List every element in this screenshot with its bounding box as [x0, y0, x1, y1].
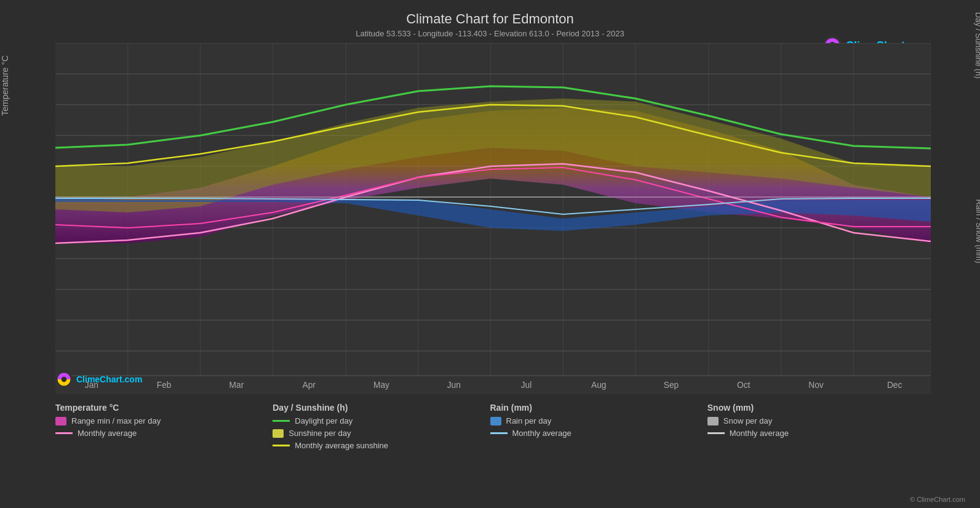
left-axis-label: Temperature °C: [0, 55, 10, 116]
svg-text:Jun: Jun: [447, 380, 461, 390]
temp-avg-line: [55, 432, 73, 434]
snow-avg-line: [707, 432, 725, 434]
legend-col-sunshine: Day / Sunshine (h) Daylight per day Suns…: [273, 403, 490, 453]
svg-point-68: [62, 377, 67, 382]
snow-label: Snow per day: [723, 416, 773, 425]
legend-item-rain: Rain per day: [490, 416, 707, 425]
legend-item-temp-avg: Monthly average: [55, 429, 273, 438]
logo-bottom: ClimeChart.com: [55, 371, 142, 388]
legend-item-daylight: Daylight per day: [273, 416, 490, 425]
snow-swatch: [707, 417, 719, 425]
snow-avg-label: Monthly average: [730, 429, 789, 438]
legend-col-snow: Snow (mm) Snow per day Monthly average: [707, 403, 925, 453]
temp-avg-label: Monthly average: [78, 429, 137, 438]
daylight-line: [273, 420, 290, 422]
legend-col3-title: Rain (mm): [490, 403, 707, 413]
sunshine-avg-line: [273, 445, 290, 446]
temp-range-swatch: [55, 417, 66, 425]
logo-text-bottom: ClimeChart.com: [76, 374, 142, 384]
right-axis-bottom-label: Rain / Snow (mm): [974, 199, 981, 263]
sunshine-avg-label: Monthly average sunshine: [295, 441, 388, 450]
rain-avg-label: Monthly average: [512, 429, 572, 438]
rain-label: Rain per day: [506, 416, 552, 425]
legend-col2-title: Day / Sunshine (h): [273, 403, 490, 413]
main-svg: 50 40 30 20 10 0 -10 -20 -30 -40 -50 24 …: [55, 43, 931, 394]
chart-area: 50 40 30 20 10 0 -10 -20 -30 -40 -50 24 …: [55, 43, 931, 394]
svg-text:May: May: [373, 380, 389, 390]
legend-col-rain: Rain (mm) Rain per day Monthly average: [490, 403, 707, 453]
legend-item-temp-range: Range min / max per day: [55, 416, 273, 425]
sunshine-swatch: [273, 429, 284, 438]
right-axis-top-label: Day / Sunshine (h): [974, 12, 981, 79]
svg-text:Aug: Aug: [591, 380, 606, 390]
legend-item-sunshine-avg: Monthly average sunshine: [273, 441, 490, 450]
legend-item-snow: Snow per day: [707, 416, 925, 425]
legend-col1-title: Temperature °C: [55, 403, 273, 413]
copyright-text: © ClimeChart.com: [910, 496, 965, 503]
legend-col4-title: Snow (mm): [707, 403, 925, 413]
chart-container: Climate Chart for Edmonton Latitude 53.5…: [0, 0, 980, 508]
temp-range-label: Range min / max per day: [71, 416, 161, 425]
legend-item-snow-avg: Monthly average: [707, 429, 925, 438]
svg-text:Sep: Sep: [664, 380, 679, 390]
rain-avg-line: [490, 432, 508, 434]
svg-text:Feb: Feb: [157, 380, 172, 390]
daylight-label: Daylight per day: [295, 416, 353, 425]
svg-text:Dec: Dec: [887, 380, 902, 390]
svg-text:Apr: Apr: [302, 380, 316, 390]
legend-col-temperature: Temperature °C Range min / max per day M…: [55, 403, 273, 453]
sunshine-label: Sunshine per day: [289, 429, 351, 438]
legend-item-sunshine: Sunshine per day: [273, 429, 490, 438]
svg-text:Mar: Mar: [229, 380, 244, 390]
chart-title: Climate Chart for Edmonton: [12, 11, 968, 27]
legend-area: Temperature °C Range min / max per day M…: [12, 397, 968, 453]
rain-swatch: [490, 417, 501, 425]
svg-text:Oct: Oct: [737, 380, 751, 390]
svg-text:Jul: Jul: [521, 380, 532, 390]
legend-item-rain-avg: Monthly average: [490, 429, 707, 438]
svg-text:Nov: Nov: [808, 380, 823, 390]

★ ★ ★

## AIM OF THE TASK:
Copy each line containing the word "label" from the data.

## TASK OUTPUT:
left-axis-label: Temperature °C: [0, 55, 10, 116]
snow-label: Snow per day: [723, 416, 773, 425]
snow-avg-label: Monthly average: [730, 429, 789, 438]
temp-avg-label: Monthly average: [78, 429, 137, 438]
right-axis-bottom-label: Rain / Snow (mm): [974, 199, 981, 263]
sunshine-avg-label: Monthly average sunshine: [295, 441, 388, 450]
rain-avg-label: Monthly average: [512, 429, 572, 438]
rain-label: Rain per day: [506, 416, 552, 425]
right-axis-top-label: Day / Sunshine (h): [974, 12, 981, 79]
temp-range-label: Range min / max per day: [71, 416, 161, 425]
daylight-label: Daylight per day: [295, 416, 353, 425]
sunshine-label: Sunshine per day: [289, 429, 351, 438]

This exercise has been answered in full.